# Prompt:
Go through the data and report each line that holds the string "time".
(Beginning of Records to process)
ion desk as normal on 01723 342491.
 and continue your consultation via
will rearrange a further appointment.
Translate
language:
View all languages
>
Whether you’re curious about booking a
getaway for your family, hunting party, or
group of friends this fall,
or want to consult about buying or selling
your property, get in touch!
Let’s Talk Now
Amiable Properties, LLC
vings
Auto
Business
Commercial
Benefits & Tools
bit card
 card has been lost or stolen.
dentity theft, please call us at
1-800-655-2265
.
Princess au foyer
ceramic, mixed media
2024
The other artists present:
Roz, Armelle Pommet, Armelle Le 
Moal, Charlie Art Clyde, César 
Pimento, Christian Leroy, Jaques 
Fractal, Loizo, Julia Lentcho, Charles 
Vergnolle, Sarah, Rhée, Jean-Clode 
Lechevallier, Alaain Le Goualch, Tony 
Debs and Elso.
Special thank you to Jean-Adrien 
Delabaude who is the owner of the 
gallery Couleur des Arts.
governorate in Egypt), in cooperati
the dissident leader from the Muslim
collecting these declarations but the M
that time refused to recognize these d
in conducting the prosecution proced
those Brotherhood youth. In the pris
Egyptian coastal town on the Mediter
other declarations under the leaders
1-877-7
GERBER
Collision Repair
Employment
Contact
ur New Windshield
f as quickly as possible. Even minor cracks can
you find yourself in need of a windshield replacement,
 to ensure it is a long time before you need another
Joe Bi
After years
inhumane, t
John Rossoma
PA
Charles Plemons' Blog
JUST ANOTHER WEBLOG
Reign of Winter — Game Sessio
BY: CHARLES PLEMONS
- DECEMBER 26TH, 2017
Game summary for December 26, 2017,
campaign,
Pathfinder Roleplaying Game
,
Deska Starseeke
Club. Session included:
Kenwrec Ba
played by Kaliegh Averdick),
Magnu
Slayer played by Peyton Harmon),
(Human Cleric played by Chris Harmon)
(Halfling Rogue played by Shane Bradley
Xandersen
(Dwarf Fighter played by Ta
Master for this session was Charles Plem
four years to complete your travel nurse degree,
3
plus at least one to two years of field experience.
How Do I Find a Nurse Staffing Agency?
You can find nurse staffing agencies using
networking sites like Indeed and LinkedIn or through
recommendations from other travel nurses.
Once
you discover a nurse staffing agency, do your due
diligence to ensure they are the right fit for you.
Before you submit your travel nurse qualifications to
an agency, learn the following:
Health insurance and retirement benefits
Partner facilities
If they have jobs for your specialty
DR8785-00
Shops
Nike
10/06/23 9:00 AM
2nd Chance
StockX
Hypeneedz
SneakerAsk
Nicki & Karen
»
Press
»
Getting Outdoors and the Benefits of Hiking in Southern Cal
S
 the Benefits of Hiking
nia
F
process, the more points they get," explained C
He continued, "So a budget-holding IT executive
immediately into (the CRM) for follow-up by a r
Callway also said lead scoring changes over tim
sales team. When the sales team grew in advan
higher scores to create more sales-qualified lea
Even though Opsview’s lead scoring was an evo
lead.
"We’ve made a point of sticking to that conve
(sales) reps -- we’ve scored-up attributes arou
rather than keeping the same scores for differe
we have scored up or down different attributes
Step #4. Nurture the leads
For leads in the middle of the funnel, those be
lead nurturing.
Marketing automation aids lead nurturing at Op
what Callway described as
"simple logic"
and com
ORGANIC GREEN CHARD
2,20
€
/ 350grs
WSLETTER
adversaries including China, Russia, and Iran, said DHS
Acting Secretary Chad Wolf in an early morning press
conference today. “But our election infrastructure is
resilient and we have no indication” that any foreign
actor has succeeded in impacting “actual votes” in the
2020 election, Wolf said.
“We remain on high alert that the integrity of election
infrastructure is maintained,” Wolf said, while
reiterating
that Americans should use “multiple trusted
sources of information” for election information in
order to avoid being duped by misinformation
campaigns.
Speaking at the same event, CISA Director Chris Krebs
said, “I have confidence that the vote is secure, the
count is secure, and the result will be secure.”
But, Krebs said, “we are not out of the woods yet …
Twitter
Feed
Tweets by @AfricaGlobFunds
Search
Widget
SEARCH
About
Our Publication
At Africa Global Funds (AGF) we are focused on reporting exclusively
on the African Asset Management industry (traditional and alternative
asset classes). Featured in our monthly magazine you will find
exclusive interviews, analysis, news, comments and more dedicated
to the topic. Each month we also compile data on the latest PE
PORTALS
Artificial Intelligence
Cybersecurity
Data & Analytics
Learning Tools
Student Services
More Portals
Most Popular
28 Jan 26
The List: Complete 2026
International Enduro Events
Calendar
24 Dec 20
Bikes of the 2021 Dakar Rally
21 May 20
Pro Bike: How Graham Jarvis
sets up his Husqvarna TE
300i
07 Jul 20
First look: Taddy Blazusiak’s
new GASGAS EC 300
(End of Records to process)
# Solution for this exercise:
that time refused to recognize these d
 to ensure it is a long time before you need another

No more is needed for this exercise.